Law News – Public Law Department – August 2022

The Spanish National Markets and Competition Commission’s (CNMC’s) Resolution of 5 July 2022, Obra Civil [Civil Works] 2, widely known as the “Construction Companies Resolution” is an endless source of bafflement: from the file’s origin, based on an “accidental find” during the course of an investigation on another matter, to the fact that it refrains from classifying the conduct sanctioned as a cartel.

A strategic analysis of a perusal of the defence of the businesses involved encourages some reflection.

None of the sanctioned companies, which are the main construction companies in the country, seems to have, to date, a set of technical, organisational and personnel measures for the purpose of controlling and preventing collusion and, ultimately, protecting themselves, as permitted, since 2017, by the Law on Public Sector Contracts (art. 72.5 LCSP), against the imposition of the prohibition on contracting as a result of anti-competitive conduct that may be carried out by employees or managers.

Specifically, none of the companies sanctioned had adopted ex ante compliance programmes, i.e. prior to the initiation of proceedings into or detection of the infringement. And that, even given that there was a first agreement to open proceedings in 2018, which expired, and it was not until 21 July 2020 that the above-mentioned file was formally opened.

Furthermore, of the seven companies sanctioned, it appears that only four sought to invoke the legal effects of the compliance programmes they had begun to implement. Unsuccessfully.

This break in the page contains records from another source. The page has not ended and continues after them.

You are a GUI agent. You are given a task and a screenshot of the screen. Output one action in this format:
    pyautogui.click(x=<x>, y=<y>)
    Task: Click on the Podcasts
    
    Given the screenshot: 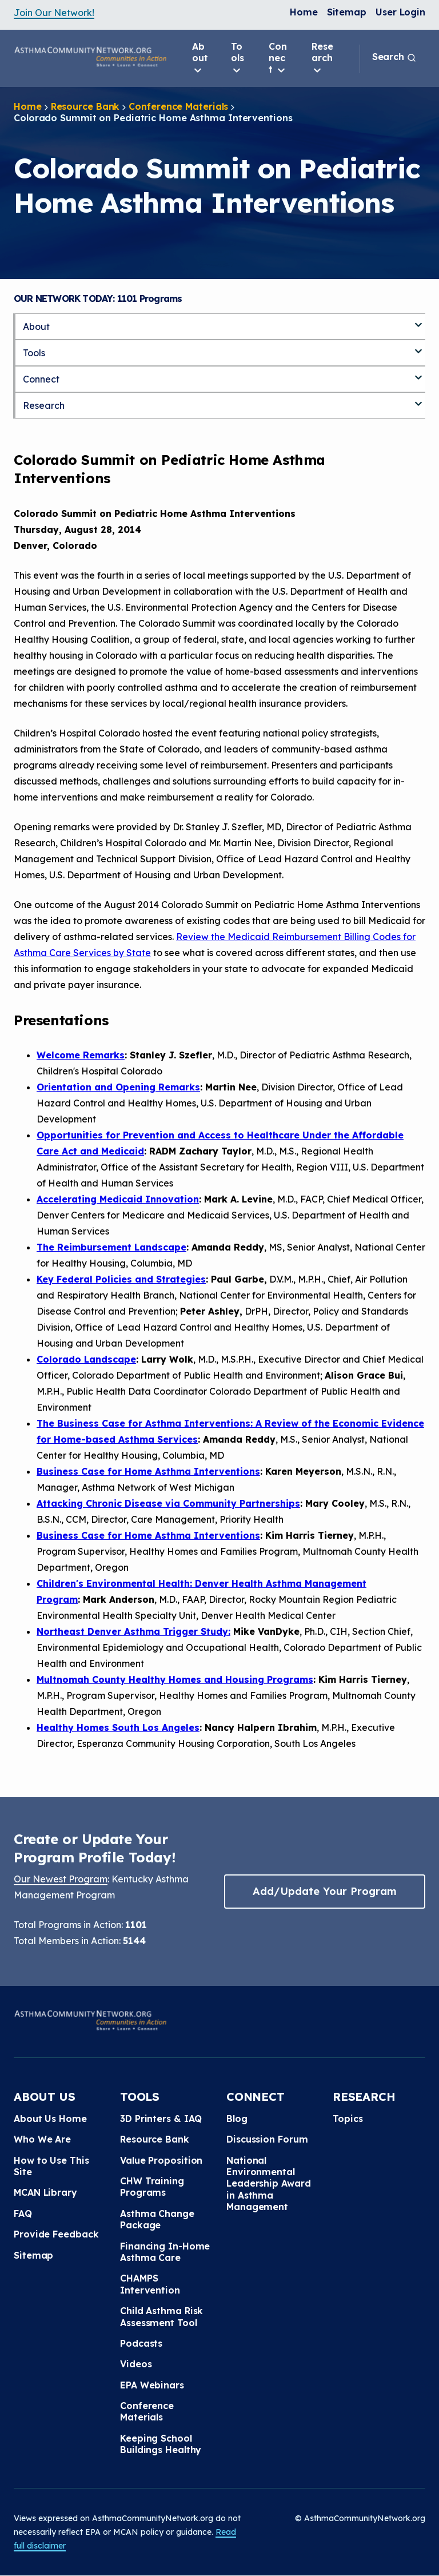 What is the action you would take?
    pyautogui.click(x=141, y=2343)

Apart from the different degrees of evolution and development, there is a common pattern in the Commission’s assessment of these programmes: these are measures of an informative nature, they do not include a systematic sanctions model and disciplinary measures for non-compliance, they have not been translated into specific or internal investigation measures, etc.

In none of the cases mentioned could the measures implemented by the companies be used to show a mitigation of active collaboration, nor could they exempt them from the ban on contracting with the public sector.

The National Markets and Competition Commission’s rigour when assessing the seriousness of the regulatory compliance models in Competition Law remains, therefore, intact, reaffirming the parameter set out in the Commission’s Resolution on Consultants, of 11 May 2021, in which, for the first time, the legal effect of a prevention model and the existence of a genuine commitment to regulatory compliance, on that occasion to INDRA, were assessed.

The problem is exacerbated if we take into account that (a) these companies have business with high – sometimes critical – contracting volumes with public bodies and (b) some of the companies mentioned have a record of being sanctioned (bans on contracting with the public sector declared by the National Markets and Competition Commission and provisionally suspended by the National Court).

The Construction Companies Resolution, in short, once again underlines the desirability of companies, especially those that contract with public bodies, arming themselves with adequate regulatory compliance competition law programmes.